Commentary by Eoin Treacy

Don't Bank On the Glut of Savings Being Spent

This article by Gary Shilling may be of interest to subscribers. Here is a section:

From a broader perspective, inflation results from demand exceeding supply, but since globalization commenced three decades ago, it’s been an excess supply world. Asian countries are big producers of exports they send to the West, but they’re weak consumers. China’s consumer spending is just 43% of GDP, compared with 68% for the U.S. So the resulting Asian saving glut generates price-depressing excess supply. Barring a tariff wall that seals off imports from Asia, any revival of U.S. consumer spending wouldn’t be big enough to eliminate global excess supply. And President Joe Biden is less zealous on the trade war with China than former President Donald Trump.

Finally, note that some investors aren’t anticipating surging inflation and interest rates. Technology-related and other growth stocks have low earnings yields, the inverse of price-to-earnings ratios, which are justified by low interest rates. The theory is that their present stock values equal the discounted value of future earnings, so the lower that discounting interest rate, the more their equities are worth
today.

Earnings of $10 in 10 years hence is worth $9.05 today with a 1% discounting rate, but only $5.58 at 6%. So if investors expected a leap in inflation and interest rates, they’d probably be dumping growth stocks now.

Eoin Treacy's view

Is it different this time? That’s the big question for anyone who has been monitoring the markets for the last few decades. Every time we see a recovery from a major decline, there is evidence of inflationary pressures beginning to rise. In 40 years, they have not proved to have staying power.

Despite the fact the total of negative yielding debt is still over $16 trillion and governments have increased debt to GDP ratios by double digits in the last year, there is a still a big question about whether this will lead to persistent inflation.

The winning trade in bonds for the last decades has been to buy the dip. It has always worked. Many investment luminaries have built whole careers on buying the dip. The bull market will not end until that strategy stops working.

I’m firmly of the belief that bonds are where the biggest bubble is. Longer durations introduce much more interest rate sensitivity and particularly for governments and companies with ongoing funding requirements. I also believe this time is different. The Fed has moved how it measures inflation and banks are back in the credit creation business.

Just today I had an email from Chase telling me I have been preapproved for a personal loan. Here is a segment from the offer: 

My Chase Loan® uses only a portion of your Chase Sapphire Preferred® card's available credit so you can continue to use your card for purchases. Use your loan to make a larger purchase, pay for an unexpected expense or as an option in your financial planning – it's up to you.

"Do whatever you want with the money just please take it" is not something I've seen in the last couple of decades. It suggests banks are back as credit multipliers which was the missing ingredient to inflation after the Global Financial Crisis.  

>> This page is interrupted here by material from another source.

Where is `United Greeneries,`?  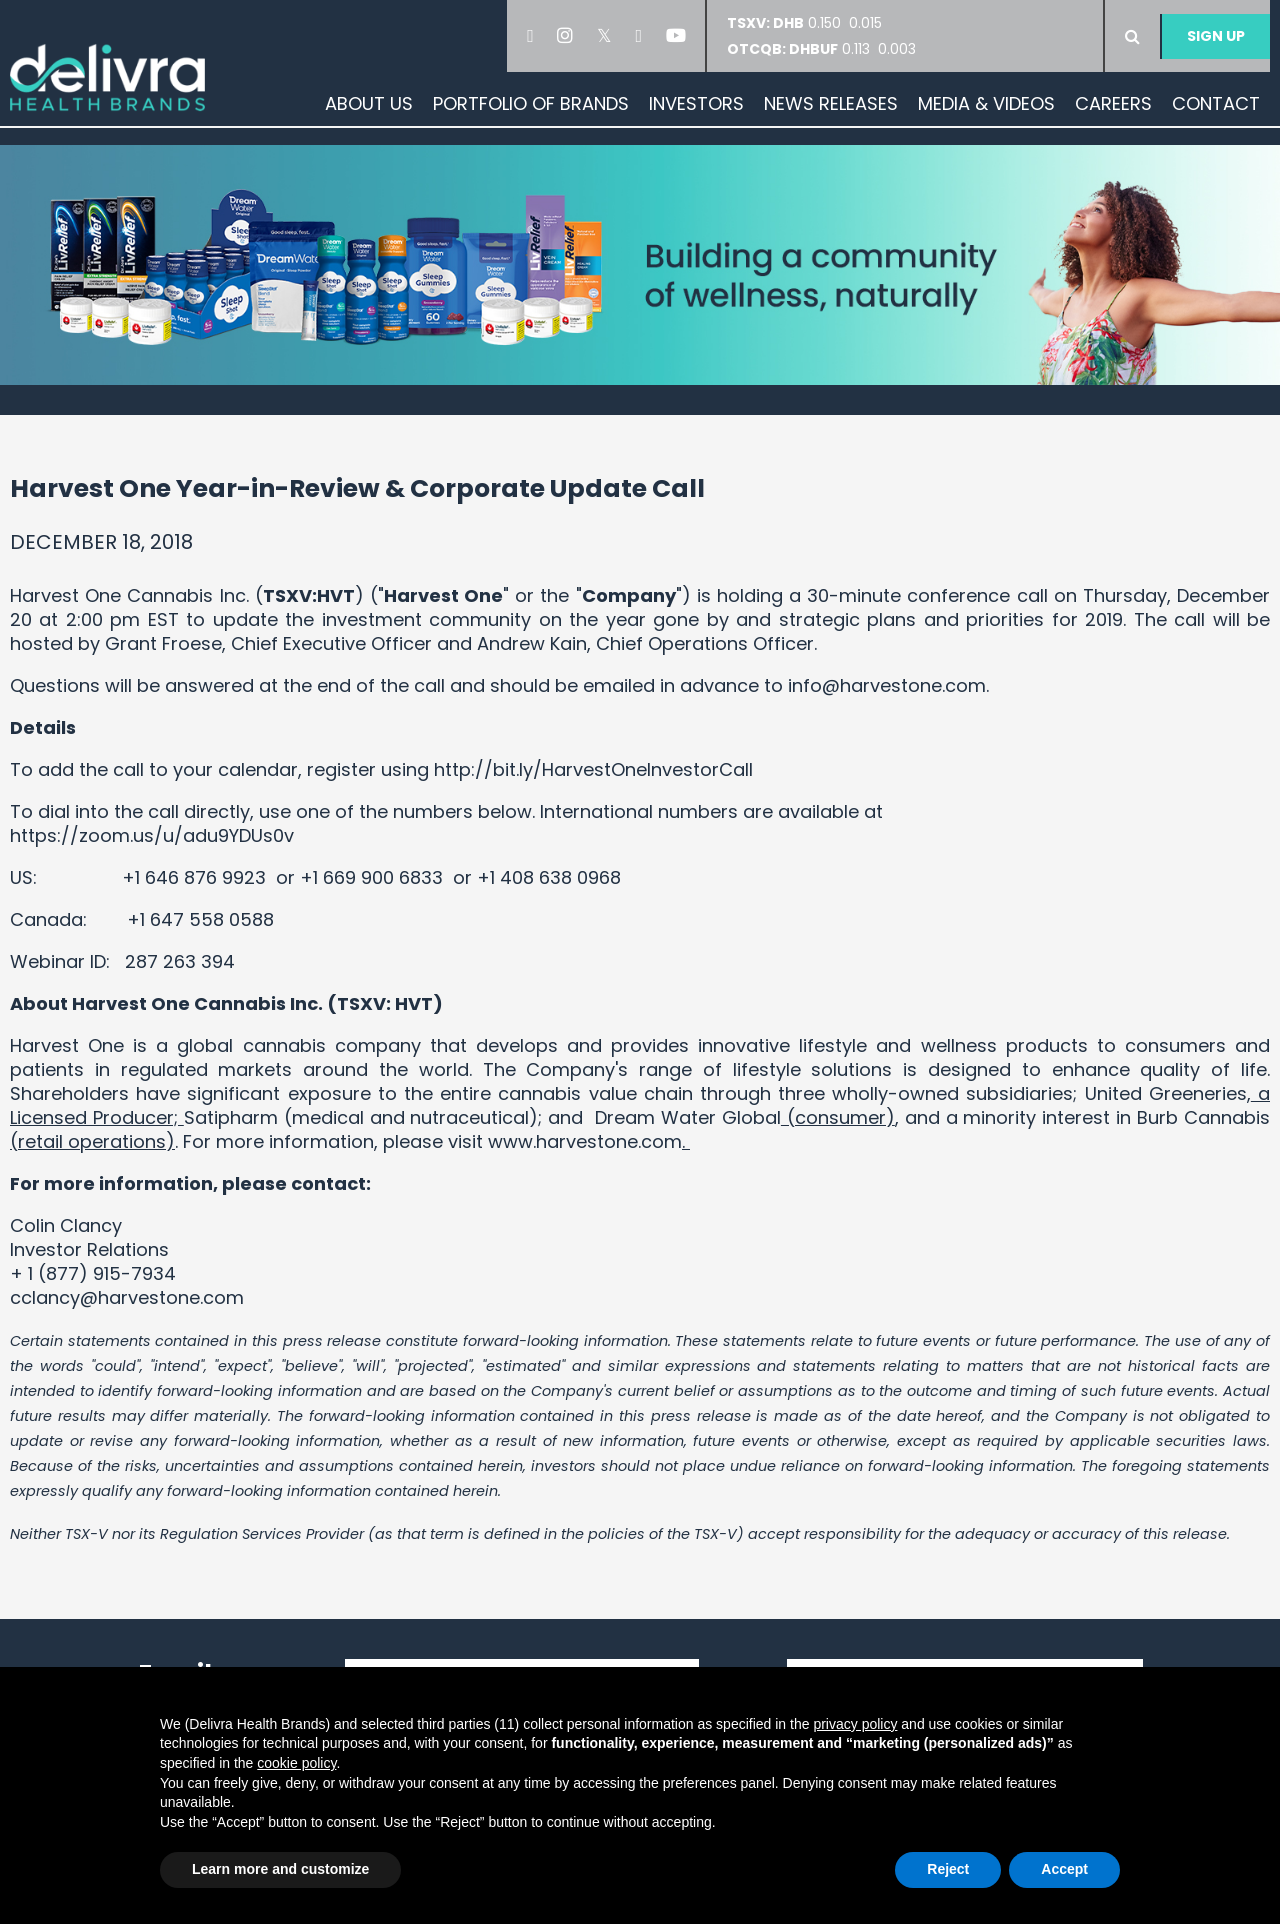 United Greeneries, is located at coordinates (1168, 1093).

I agree that as long as one believes interest rates can’t rise then worrying about valuations is time wasted. The extremely low interest rate environment and the potential for the USA and UK to also embark on yield curve control (following Japan, the EU and Australia), where interest rates are pegged at a permanently low level, supports the view that the bubble has further to expand.

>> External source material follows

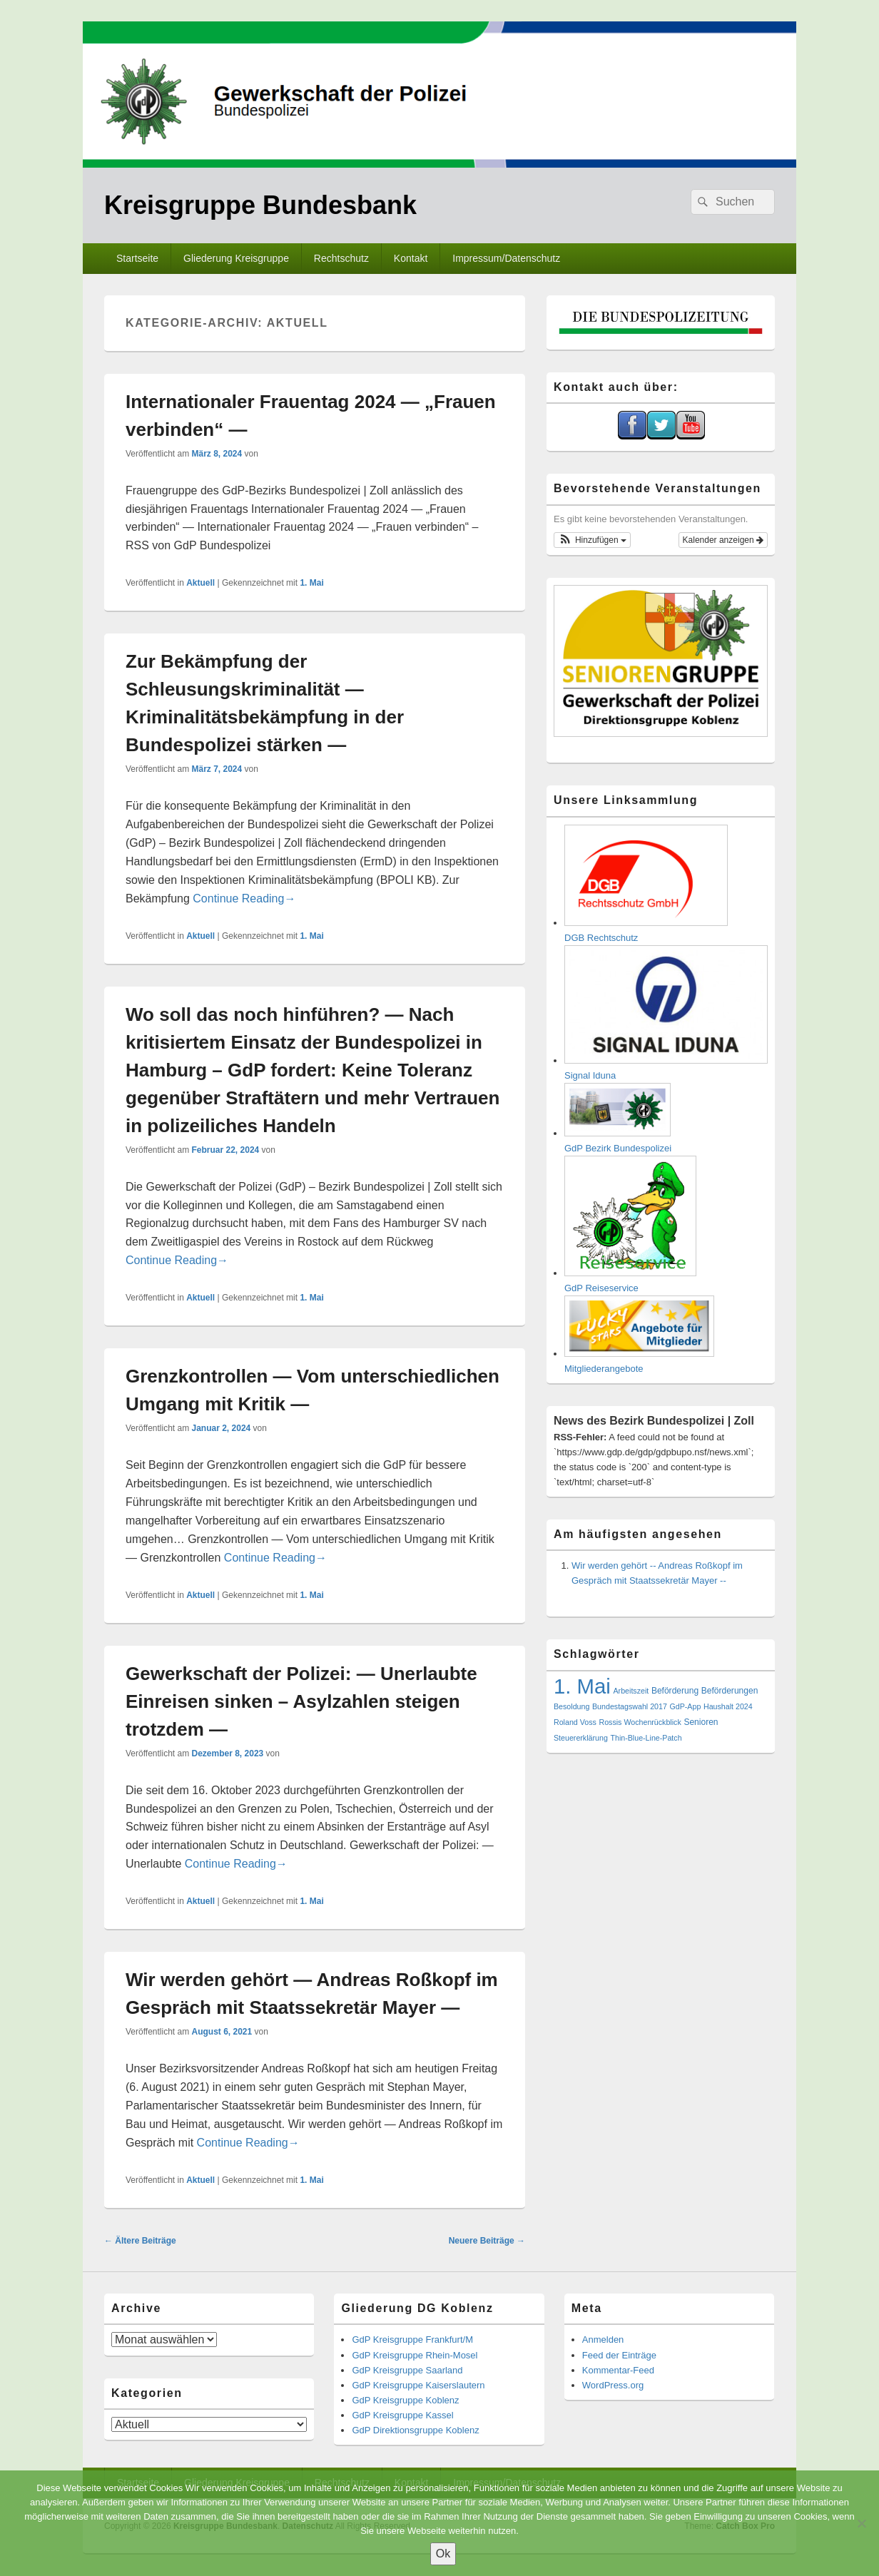 This screenshot has width=879, height=2576. I want to click on Feed der Einträge, so click(619, 2355).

Companies like Netflix, Sunrun and Tesla have benefitted enormously from free money. They are most susceptible to any significant change in the interest rate environment.   

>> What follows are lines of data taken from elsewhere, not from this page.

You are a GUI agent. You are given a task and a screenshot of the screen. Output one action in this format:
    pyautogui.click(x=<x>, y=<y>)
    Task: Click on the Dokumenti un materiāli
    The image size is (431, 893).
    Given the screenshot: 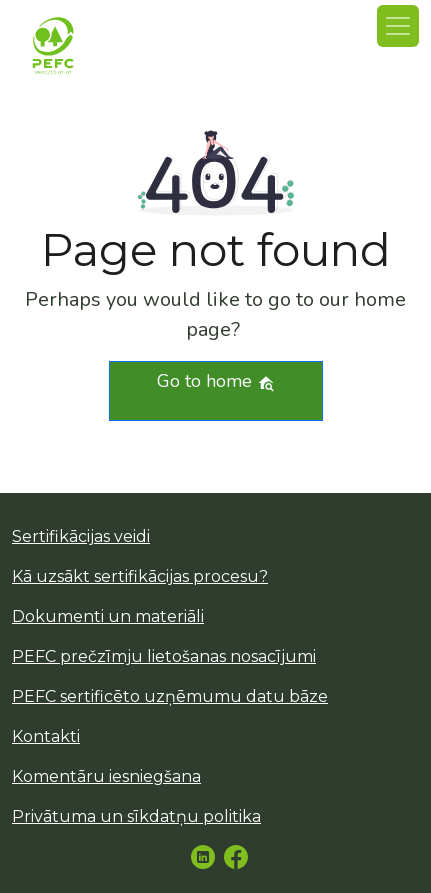 What is the action you would take?
    pyautogui.click(x=108, y=616)
    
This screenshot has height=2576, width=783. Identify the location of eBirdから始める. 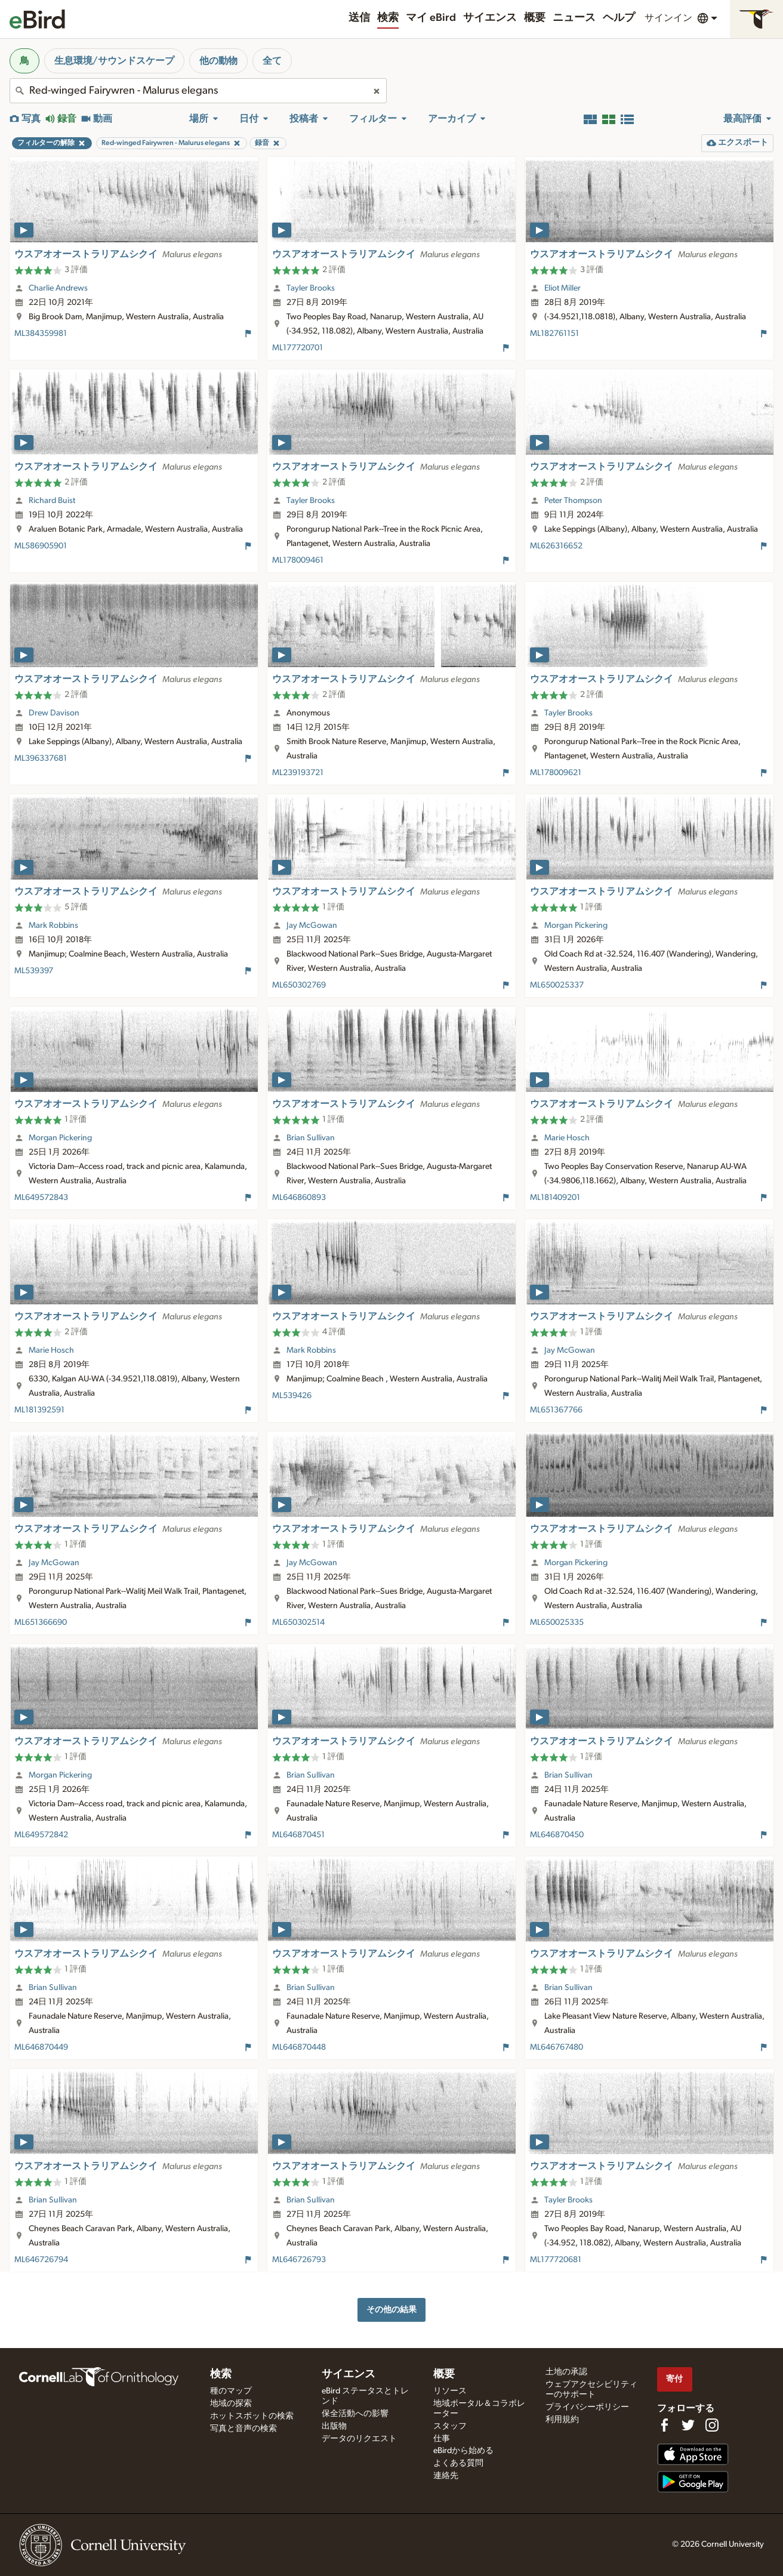 (463, 2451).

Valuations on the mega-caps like Apple, Amazon, Microsoft etc. have increased but they have all firmed following multi-month consolidations this week. Alphabet is leading the way higher.

Pension funds and other institutional investors have become large investors in private equity. It is the only way they have been able to boost returns without taking on additional equity exposure. This focus on alternatives, which is justified by Modern Portfolio Theory, has introduced a lot of illiquid assets to pension portfolios. Fuzzy valuations and massive boosts during successive funding rounds only serve to further encourage additional allocations. The venture and private equity sectors are even more interest rate sensitive than listed companies.